/tweet-sentiment

Sentiment analysis on tweet data

Primary LanguageJupyter Notebook

Tweets Sentiment Analysis

Project Description

Task

  • Tweets Sentiment Analysis using NLTK VADER, linear SVM and NLP techniques (AUC=0.806)

Requirements

  • Python 3.6
  • Modules: NLTK

What is in this repo

sentiment-analysis.ipynb

  • An implementation of NLTK VADER Sentiment Analyzer, CounterVectorizer, TfidfTransformer, SVC are trained against 2001 labeled tweets using 10-fold cross validation.

  • NLTK VADER Sentiment Analyzer works well to identify polarity of sentiments expressed in social media contexts, thus it is used to compute the polarity scores (positive, negative, netural) for each tweet (without text preprocessing) in the study. This step creates a feature vector (dim = 3) for each tweet.

  • Next, text preporcessing (eg. remove html tag, @tag, numbers and symbols) is done for each tweet before feeding into CountVectorizer to tokenize the tweets and create Bag of Words. TfidfTransformer is then applied to normalize the count matrix to tf-idf representation. This step creates a feature vector (max_features = 5000) for each tweet.

  • The two feature vectors created above are combined to form a new feature vector. The new feature vectors are used to train SVC model.

  • Grid search is used to find the best parameter set of SVC. Best parameter set : {'C': 0.5, 'kernel': 'linear'}.

  • Evaluation on area under ROC curve is made using 10-fold cross validation.

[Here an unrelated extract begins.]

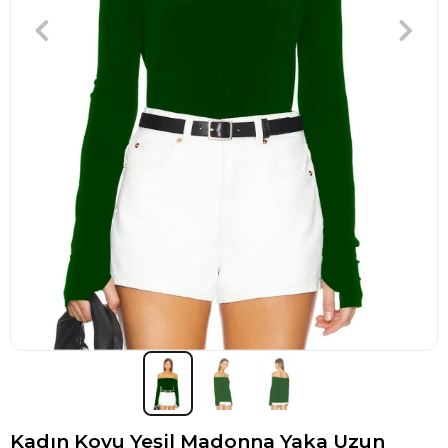
Kadın Koyu Yeşil Madonna Yaka Uzun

Best AUC score = 0.806 (+/-0.062) for the parameter set {'C': 0.5, 'kernel': 'linear'}.

model-comparison-01.ipynb, model-comparison-02.ipynb, model-comparison-03-word2vec.ipynb

  • The dataset is also tested against other methods, eg. with or without VADER, using different classifiers, Word2Vec.

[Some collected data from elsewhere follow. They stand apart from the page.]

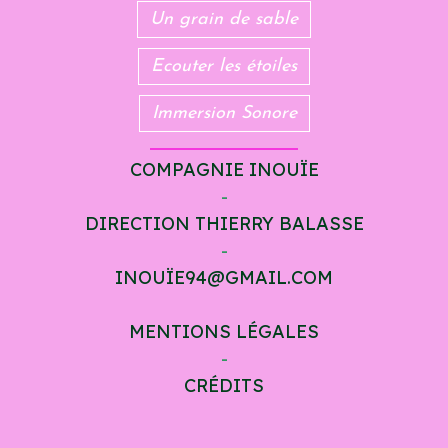
Un grain de sable
Ecouter les étoiles
Immersion Sonore
COMPAGNIE INOUÏE
-
DIRECTION THIERRY BALASSE
-
INOUÏE94@GMAIL.COM
MENTIONS LÉGALES
-
CRÉDITS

  • Among all other methods in the study, VADER + CountVectorizer + TfidfTransformer + SVC (linear kernel) / SGDClassifier (linear SVM) achieves the best AUC score so far.

Model Evaluation

Classifiers AUC
VADER + SVC 74.7%
CountVectorizer + MultinomialNB 76.7%
CountVectorizer + TfidfTransformer + MultinomialNB 77.9%
VADER + CountVectorizer + TfidfTransformer + SVC 80.6%
VADER + CountVectorizer + TfidfTransformer + LinearSVC 80.4%
VADER + CountVectorizer + TfidfTransformer + SGDClassifier 80.6%
VADER + CountVectorizer + TfidfTransformer + RandomForestClassifier 79.5%
Word2Vec + RandomForestClassifier 65.8%